The FCC recently formally approved the merger between T-Mobile and Sprint, and today, the "New T-Mobile" is talking about its first Un-carrier announcement for that planned merger. T-Mobile's CEO, John Legere, had a lot to talk about in the wireless carrier's "moves". Today's announcement was more than just one announcement, but chief executive had quite a bit to go over.
Legere went over the majority of details regarding the merger, talking about "more innovation," "lower prices," and so on. Whether or not that actually pans out remains to be seen.
All of the announcements are under the "5G for Good" banner. T-Mobile will have 14 times more capacity after the merger with Sprint (and it will be impossible without the merger), which the carrier says will make it easier to roll out 5G coverage. 200 million people will be covered by T-Mobile's 600 MHz 5G coverage, which launches on December 6. The Galaxy Note 10+ 5G OnePlus 7T Pro 5G will be the wireless network's two handsets that offer 5G access.
5,000 cities and towns will be covered this year by T-Mobile when its 5G network launches launches. 90% of Americans will have access to 100Mbps speeds on their supported devices. You can find T-Mobile's 5G coverage map below.
But let's go into the announcements. That started with first responders. The "Connecting Heroes Initiative" aims to help first responders stay connected. This is a 10-year plan to give first responders, both public and private, with unlimited talk, text, and smartphone data at no additional cost to them. Legere says that's $7.7 billion back into these organizations' budgets — but only after the merger closes.
The next announcement is about keeping the youth of the United States connected, giving them access to the internet. Home broadband is one area that T-Mobile wants to tackle, too, and the merger with Sprint can make that a possibility. This is "Project 10 Million". A program that will "connect 10 million households" over the next 5 years "for free".
$10 billion is the investment, and T-Mobile says it will reach one in three households with this initiative to give kids (and their parents) access to the internet. Free service, with 100GB per year with free mobile Wi-Fi hotspots. T-Mobile will cover the cost for some smartphones and tablets. And as soon as someone signs up for the service, they will have free coverage for five years.

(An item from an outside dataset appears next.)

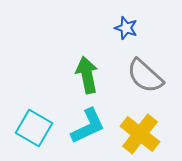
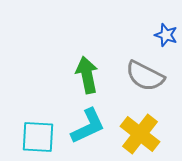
blue star: moved 40 px right, 7 px down
gray semicircle: rotated 15 degrees counterclockwise
cyan square: moved 4 px right, 9 px down; rotated 27 degrees counterclockwise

With the merger, and to foster competition and drive down prices, "T-Mobile Connect" will see the "lowest prices ever". The lowest cost plan will be sliced in half, going for $15 per month. Customers will save "at least $180 every year". That plan will offer unlimited talk and text, as well as 5G access. T-Mobile says the "slashed price" will "stay slashed" for at least five years.
"The Annual Data Upgrade" is meant to address folks who use more data every year. Pay the same, but you'll get an additional 500MB of data per month every year. So if you have a 2GB plan, you'll get 2.5GB of data per month after the first year, and then 3GB of data the following year — without the price of your plan going up.
And that's it, so far. This was meant to be a preview for the "New T-Mobile," and, as Legere put it, to show what the new company will look like and what it will offer. These are some impressive initiatives, for sure. But what do you think? Is this merger between T-Mobile and Sprint something you want to happen?